___ Data supplied ___
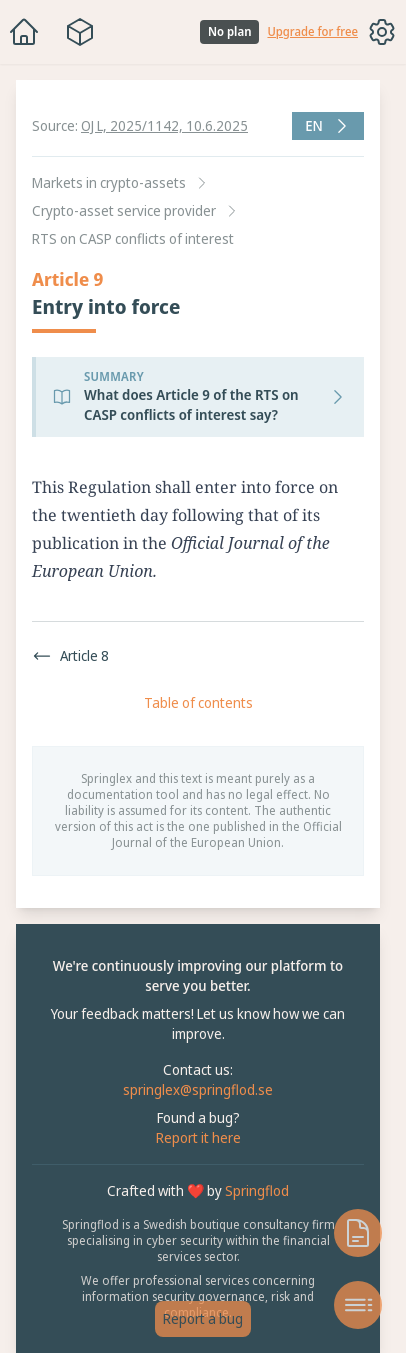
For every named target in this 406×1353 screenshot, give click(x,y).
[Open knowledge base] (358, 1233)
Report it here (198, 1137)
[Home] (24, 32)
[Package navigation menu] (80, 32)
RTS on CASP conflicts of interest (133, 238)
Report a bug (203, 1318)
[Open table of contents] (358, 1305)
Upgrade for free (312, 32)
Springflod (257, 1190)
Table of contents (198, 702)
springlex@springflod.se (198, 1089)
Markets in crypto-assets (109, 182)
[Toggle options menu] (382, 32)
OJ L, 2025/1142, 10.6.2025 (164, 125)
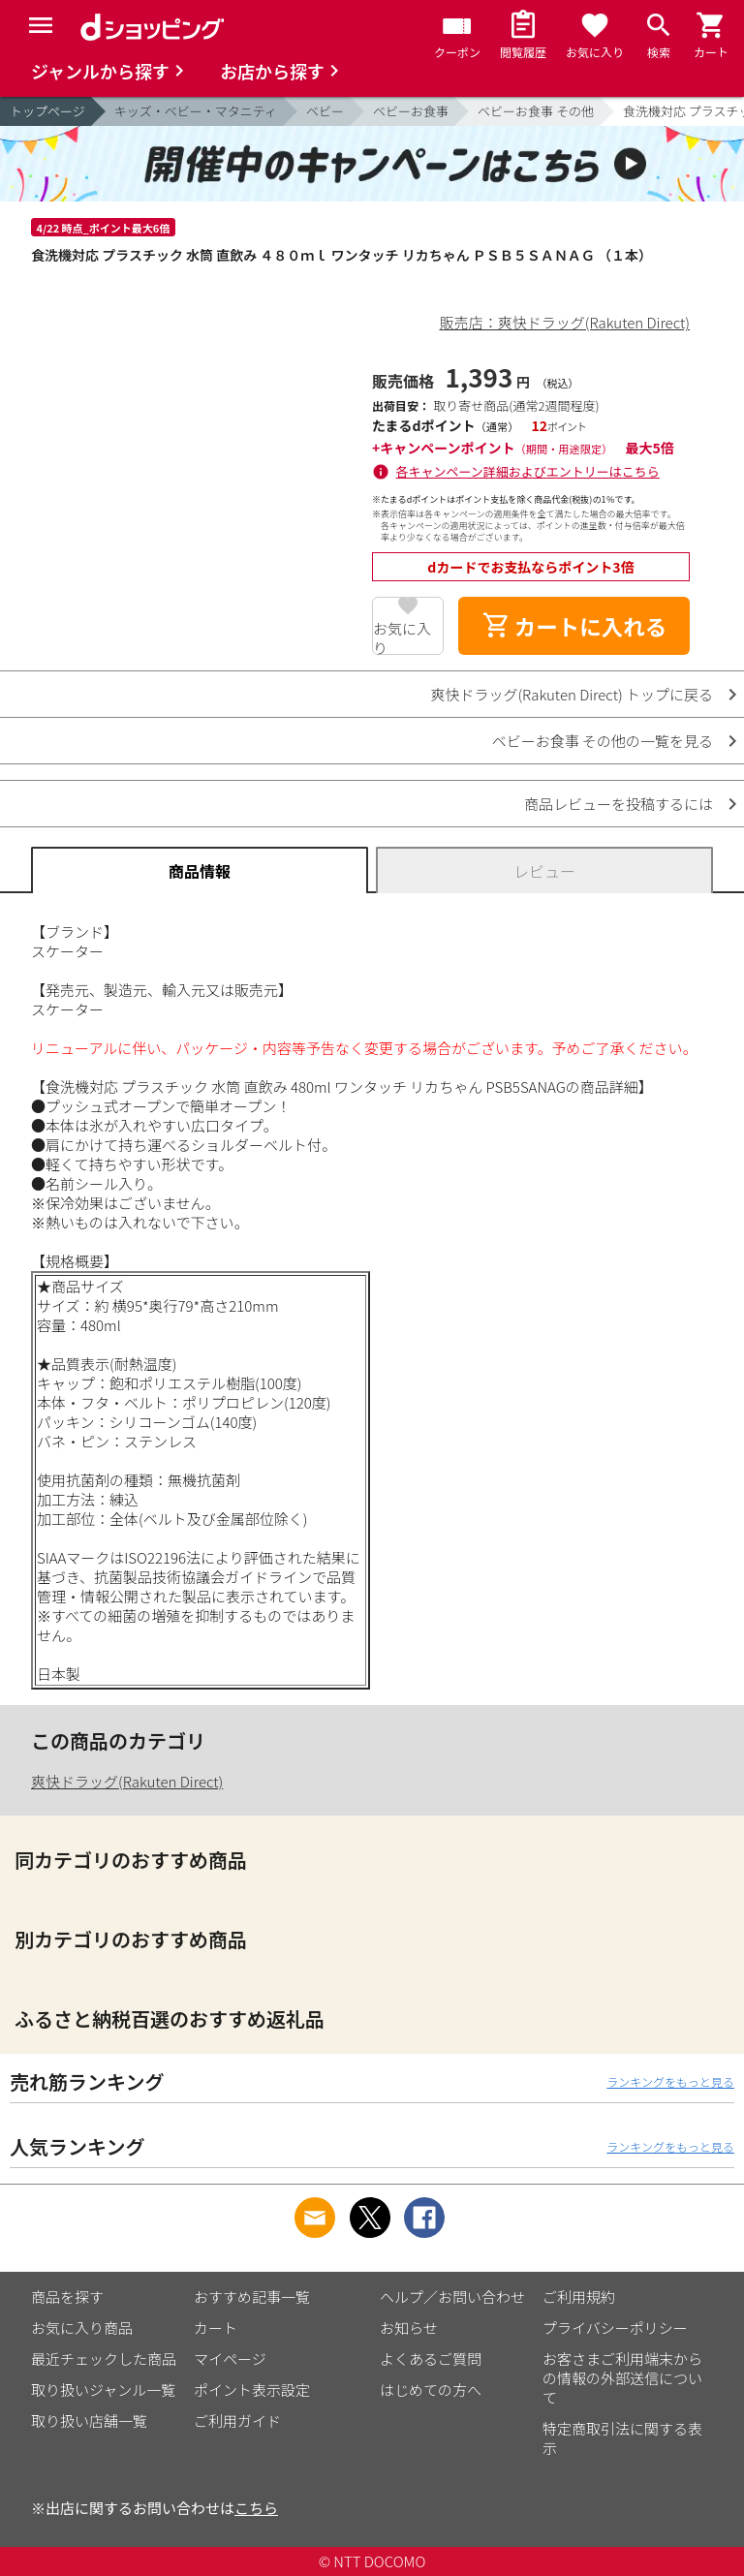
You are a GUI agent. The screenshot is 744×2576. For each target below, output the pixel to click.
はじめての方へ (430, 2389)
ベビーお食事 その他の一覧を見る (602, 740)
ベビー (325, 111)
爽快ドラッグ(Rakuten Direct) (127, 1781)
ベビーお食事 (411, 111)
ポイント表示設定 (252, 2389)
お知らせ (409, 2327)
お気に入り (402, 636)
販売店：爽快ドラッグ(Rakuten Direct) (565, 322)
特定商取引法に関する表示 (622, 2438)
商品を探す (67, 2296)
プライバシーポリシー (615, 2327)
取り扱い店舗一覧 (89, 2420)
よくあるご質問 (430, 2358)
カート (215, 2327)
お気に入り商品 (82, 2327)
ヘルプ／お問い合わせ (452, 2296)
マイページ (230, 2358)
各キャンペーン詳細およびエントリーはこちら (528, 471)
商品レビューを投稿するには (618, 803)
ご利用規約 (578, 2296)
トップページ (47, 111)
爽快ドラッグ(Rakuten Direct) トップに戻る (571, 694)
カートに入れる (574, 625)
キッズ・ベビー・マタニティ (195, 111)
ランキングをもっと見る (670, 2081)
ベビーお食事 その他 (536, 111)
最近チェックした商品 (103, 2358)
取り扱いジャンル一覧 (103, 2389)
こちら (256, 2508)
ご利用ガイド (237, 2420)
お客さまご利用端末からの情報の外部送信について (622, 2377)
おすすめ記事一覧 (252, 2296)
___
■ **How to complete this task**: Using the entries above, copy out all lines that contain the string "爽快ドラッグ".

■ **Result below**:
爽快ドラッグ(Rakuten Direct) (127, 1781)
販売店：爽快ドラッグ(Rakuten Direct) (565, 322)
爽快ドラッグ(Rakuten Direct) トップに戻る (571, 694)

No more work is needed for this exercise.